Task brief = Repeat the records word for word.

Records to use =
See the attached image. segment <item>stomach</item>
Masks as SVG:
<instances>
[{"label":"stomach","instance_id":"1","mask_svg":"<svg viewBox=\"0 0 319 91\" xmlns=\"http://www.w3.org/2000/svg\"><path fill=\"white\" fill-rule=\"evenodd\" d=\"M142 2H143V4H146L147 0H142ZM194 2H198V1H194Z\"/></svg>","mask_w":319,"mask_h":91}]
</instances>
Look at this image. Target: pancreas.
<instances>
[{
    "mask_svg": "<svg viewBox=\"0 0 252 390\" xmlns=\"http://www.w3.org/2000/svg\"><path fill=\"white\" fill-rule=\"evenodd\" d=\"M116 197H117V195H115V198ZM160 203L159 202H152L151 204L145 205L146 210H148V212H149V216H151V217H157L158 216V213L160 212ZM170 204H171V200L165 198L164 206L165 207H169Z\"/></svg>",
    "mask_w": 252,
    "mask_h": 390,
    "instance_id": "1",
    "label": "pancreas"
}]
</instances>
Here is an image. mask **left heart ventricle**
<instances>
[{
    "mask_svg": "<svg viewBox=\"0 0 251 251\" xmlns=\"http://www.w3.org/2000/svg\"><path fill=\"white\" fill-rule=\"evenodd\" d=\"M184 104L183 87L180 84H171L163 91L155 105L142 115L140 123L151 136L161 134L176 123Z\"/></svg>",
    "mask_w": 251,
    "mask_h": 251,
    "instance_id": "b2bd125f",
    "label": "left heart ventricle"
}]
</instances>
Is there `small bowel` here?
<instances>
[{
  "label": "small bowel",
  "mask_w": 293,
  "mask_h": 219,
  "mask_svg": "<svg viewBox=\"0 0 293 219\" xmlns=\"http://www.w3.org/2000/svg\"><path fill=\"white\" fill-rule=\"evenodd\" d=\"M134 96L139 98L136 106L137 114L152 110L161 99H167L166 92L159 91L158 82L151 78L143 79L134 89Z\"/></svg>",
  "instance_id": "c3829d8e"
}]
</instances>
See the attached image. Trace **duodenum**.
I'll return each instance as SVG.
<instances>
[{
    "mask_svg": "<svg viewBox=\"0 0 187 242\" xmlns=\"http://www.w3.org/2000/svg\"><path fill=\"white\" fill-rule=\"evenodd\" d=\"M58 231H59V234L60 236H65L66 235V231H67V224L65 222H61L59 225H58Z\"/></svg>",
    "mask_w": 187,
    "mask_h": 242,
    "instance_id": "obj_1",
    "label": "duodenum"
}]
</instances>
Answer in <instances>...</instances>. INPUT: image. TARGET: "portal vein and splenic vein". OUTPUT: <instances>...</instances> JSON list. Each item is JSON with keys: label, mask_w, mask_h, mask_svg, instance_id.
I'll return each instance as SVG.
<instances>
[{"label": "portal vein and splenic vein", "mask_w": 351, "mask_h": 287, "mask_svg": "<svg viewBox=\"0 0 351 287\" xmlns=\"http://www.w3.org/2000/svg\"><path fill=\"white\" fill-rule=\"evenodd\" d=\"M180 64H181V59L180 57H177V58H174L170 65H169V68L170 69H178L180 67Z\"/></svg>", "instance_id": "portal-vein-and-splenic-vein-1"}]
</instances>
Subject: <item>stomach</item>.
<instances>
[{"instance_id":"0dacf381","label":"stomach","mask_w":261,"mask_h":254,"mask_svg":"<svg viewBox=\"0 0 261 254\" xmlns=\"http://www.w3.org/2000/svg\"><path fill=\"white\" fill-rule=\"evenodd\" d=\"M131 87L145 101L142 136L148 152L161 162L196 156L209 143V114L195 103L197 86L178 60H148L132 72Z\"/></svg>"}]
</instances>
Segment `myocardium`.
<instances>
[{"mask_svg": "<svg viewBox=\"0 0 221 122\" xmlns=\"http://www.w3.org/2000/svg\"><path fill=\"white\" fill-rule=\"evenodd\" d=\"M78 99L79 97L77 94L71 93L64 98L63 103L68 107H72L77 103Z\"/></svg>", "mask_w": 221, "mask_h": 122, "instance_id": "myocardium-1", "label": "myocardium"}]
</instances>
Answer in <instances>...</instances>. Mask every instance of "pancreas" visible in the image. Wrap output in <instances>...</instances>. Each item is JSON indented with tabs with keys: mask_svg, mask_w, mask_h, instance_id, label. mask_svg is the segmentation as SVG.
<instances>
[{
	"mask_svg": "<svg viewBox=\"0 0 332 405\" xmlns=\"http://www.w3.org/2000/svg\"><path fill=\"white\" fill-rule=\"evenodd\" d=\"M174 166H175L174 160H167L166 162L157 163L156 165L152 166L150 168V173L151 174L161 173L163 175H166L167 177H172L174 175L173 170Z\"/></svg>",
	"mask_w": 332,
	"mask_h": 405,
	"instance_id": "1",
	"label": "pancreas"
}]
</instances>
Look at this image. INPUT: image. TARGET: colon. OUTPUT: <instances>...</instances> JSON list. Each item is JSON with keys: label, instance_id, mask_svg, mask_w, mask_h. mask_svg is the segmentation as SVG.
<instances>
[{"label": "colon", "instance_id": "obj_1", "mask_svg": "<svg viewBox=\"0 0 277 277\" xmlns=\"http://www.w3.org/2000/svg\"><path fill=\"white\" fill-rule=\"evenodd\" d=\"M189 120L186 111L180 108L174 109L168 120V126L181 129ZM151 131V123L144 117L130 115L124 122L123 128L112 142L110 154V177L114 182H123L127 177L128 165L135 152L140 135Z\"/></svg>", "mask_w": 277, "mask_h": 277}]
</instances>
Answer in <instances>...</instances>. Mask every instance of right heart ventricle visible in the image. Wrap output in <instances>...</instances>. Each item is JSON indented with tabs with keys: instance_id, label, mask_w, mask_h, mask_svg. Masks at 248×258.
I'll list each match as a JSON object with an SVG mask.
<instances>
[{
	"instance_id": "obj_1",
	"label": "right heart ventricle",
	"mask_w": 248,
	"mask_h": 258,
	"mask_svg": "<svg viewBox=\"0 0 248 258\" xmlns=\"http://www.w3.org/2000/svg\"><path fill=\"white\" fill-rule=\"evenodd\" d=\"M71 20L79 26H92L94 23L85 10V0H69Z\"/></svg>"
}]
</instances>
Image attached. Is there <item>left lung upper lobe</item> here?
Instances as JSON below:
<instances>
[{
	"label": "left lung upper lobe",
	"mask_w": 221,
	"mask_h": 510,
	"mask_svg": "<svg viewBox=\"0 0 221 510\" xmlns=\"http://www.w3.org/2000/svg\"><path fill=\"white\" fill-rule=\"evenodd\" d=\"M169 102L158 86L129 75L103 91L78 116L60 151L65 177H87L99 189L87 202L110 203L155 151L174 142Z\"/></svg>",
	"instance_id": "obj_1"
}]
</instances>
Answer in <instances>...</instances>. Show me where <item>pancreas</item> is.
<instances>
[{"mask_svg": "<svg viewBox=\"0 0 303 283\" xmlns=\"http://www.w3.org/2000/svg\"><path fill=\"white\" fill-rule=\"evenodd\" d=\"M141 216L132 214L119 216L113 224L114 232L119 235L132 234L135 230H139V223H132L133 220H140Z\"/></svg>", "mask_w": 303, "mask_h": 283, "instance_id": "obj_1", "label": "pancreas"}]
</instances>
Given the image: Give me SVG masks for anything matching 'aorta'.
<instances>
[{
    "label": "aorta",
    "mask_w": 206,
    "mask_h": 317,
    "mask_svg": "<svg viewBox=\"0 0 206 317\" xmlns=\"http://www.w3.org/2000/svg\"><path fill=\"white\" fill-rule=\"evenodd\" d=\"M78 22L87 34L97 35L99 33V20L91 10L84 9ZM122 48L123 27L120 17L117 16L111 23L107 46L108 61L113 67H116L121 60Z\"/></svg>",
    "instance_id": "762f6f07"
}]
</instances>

Task answer =
See the attached image. segment <item>stomach</item>
Masks as SVG:
<instances>
[{"label":"stomach","instance_id":"1","mask_svg":"<svg viewBox=\"0 0 319 91\" xmlns=\"http://www.w3.org/2000/svg\"><path fill=\"white\" fill-rule=\"evenodd\" d=\"M142 2H143V4H146L147 0H142ZM194 2H198V1H194Z\"/></svg>","mask_w":319,"mask_h":91}]
</instances>
Look at this image. Target: pancreas.
<instances>
[{
    "mask_svg": "<svg viewBox=\"0 0 252 390\" xmlns=\"http://www.w3.org/2000/svg\"><path fill=\"white\" fill-rule=\"evenodd\" d=\"M116 197H117V195H115V198ZM160 203L159 202H152L151 204L145 205L146 210H148V212H149V216H151V217H157L158 216V213L160 212ZM170 204H171V200L165 198L164 206L165 207H169Z\"/></svg>",
    "mask_w": 252,
    "mask_h": 390,
    "instance_id": "1",
    "label": "pancreas"
}]
</instances>
Here is an image. mask **left heart ventricle**
<instances>
[{
    "mask_svg": "<svg viewBox=\"0 0 251 251\" xmlns=\"http://www.w3.org/2000/svg\"><path fill=\"white\" fill-rule=\"evenodd\" d=\"M184 104L183 87L180 84H171L163 91L155 105L142 115L140 123L151 136L161 134L176 123Z\"/></svg>",
    "mask_w": 251,
    "mask_h": 251,
    "instance_id": "b2bd125f",
    "label": "left heart ventricle"
}]
</instances>
Is there `small bowel` here?
<instances>
[{
  "label": "small bowel",
  "mask_w": 293,
  "mask_h": 219,
  "mask_svg": "<svg viewBox=\"0 0 293 219\" xmlns=\"http://www.w3.org/2000/svg\"><path fill=\"white\" fill-rule=\"evenodd\" d=\"M134 96L139 98L136 106L137 114L152 110L161 99H167L166 92L159 91L158 82L151 78L143 79L134 89Z\"/></svg>",
  "instance_id": "c3829d8e"
}]
</instances>
See the attached image. Trace **duodenum**.
I'll return each instance as SVG.
<instances>
[{
    "mask_svg": "<svg viewBox=\"0 0 187 242\" xmlns=\"http://www.w3.org/2000/svg\"><path fill=\"white\" fill-rule=\"evenodd\" d=\"M58 231H59V234L60 236H65L66 235V231H67V224L65 222H61L59 225H58Z\"/></svg>",
    "mask_w": 187,
    "mask_h": 242,
    "instance_id": "obj_1",
    "label": "duodenum"
}]
</instances>
Answer in <instances>...</instances>. INPUT: image. TARGET: "portal vein and splenic vein". OUTPUT: <instances>...</instances> JSON list. Each item is JSON with keys: label, mask_w, mask_h, mask_svg, instance_id.
I'll return each instance as SVG.
<instances>
[{"label": "portal vein and splenic vein", "mask_w": 351, "mask_h": 287, "mask_svg": "<svg viewBox=\"0 0 351 287\" xmlns=\"http://www.w3.org/2000/svg\"><path fill=\"white\" fill-rule=\"evenodd\" d=\"M180 64H181V59L180 57H177V58H174L170 65H169V68L170 69H178L180 67Z\"/></svg>", "instance_id": "portal-vein-and-splenic-vein-1"}]
</instances>
Subject: <item>stomach</item>.
<instances>
[{"instance_id":"0dacf381","label":"stomach","mask_w":261,"mask_h":254,"mask_svg":"<svg viewBox=\"0 0 261 254\" xmlns=\"http://www.w3.org/2000/svg\"><path fill=\"white\" fill-rule=\"evenodd\" d=\"M131 87L145 101L142 136L148 152L161 162L196 156L209 143V114L195 103L197 86L178 60H148L132 72Z\"/></svg>"}]
</instances>
Segment `myocardium`.
<instances>
[{"mask_svg": "<svg viewBox=\"0 0 221 122\" xmlns=\"http://www.w3.org/2000/svg\"><path fill=\"white\" fill-rule=\"evenodd\" d=\"M78 99L79 97L77 94L71 93L64 98L63 103L68 107H72L77 103Z\"/></svg>", "mask_w": 221, "mask_h": 122, "instance_id": "myocardium-1", "label": "myocardium"}]
</instances>
Answer in <instances>...</instances>. Mask every instance of "pancreas" visible in the image. Wrap output in <instances>...</instances>. Each item is JSON indented with tabs with keys: mask_svg, mask_w, mask_h, instance_id, label. mask_svg is the segmentation as SVG.
<instances>
[{
	"mask_svg": "<svg viewBox=\"0 0 332 405\" xmlns=\"http://www.w3.org/2000/svg\"><path fill=\"white\" fill-rule=\"evenodd\" d=\"M174 166H175L174 160H167L166 162L157 163L156 165L152 166L150 168V173L151 174L161 173L163 175H166L167 177H172L174 175L173 170Z\"/></svg>",
	"mask_w": 332,
	"mask_h": 405,
	"instance_id": "1",
	"label": "pancreas"
}]
</instances>
Look at this image. INPUT: image. TARGET: colon. OUTPUT: <instances>...</instances> JSON list. Each item is JSON with keys: label, instance_id, mask_svg, mask_w, mask_h. mask_svg is the segmentation as SVG.
<instances>
[{"label": "colon", "instance_id": "obj_1", "mask_svg": "<svg viewBox=\"0 0 277 277\" xmlns=\"http://www.w3.org/2000/svg\"><path fill=\"white\" fill-rule=\"evenodd\" d=\"M189 120L186 111L180 108L174 109L168 120V126L181 129ZM151 131V123L144 117L130 115L124 122L123 128L112 142L110 154V177L114 182H123L127 177L128 165L135 152L140 135Z\"/></svg>", "mask_w": 277, "mask_h": 277}]
</instances>
Answer in <instances>...</instances>. Mask every instance of right heart ventricle visible in the image. Wrap output in <instances>...</instances>. Each item is JSON indented with tabs with keys: instance_id, label, mask_w, mask_h, mask_svg. Masks at 248×258.
I'll list each match as a JSON object with an SVG mask.
<instances>
[{
	"instance_id": "obj_1",
	"label": "right heart ventricle",
	"mask_w": 248,
	"mask_h": 258,
	"mask_svg": "<svg viewBox=\"0 0 248 258\" xmlns=\"http://www.w3.org/2000/svg\"><path fill=\"white\" fill-rule=\"evenodd\" d=\"M71 20L79 26H92L94 23L85 10V0H69Z\"/></svg>"
}]
</instances>
Image attached. Is there <item>left lung upper lobe</item> here?
Instances as JSON below:
<instances>
[{
	"label": "left lung upper lobe",
	"mask_w": 221,
	"mask_h": 510,
	"mask_svg": "<svg viewBox=\"0 0 221 510\" xmlns=\"http://www.w3.org/2000/svg\"><path fill=\"white\" fill-rule=\"evenodd\" d=\"M169 102L158 86L129 75L103 91L78 116L60 151L65 177H87L99 189L87 202L110 203L155 151L174 142Z\"/></svg>",
	"instance_id": "obj_1"
}]
</instances>
Answer in <instances>...</instances>. Show me where <item>pancreas</item> is.
<instances>
[{"mask_svg": "<svg viewBox=\"0 0 303 283\" xmlns=\"http://www.w3.org/2000/svg\"><path fill=\"white\" fill-rule=\"evenodd\" d=\"M141 216L132 214L119 216L113 224L114 232L119 235L132 234L135 230H139V223H132L133 220H140Z\"/></svg>", "mask_w": 303, "mask_h": 283, "instance_id": "obj_1", "label": "pancreas"}]
</instances>
Given the image: Give me SVG masks for anything matching 'aorta'.
<instances>
[{
    "label": "aorta",
    "mask_w": 206,
    "mask_h": 317,
    "mask_svg": "<svg viewBox=\"0 0 206 317\" xmlns=\"http://www.w3.org/2000/svg\"><path fill=\"white\" fill-rule=\"evenodd\" d=\"M78 22L87 34L97 35L99 33V20L91 10L84 9ZM122 48L123 27L120 17L117 16L111 23L107 46L108 61L113 67H116L121 60Z\"/></svg>",
    "instance_id": "762f6f07"
}]
</instances>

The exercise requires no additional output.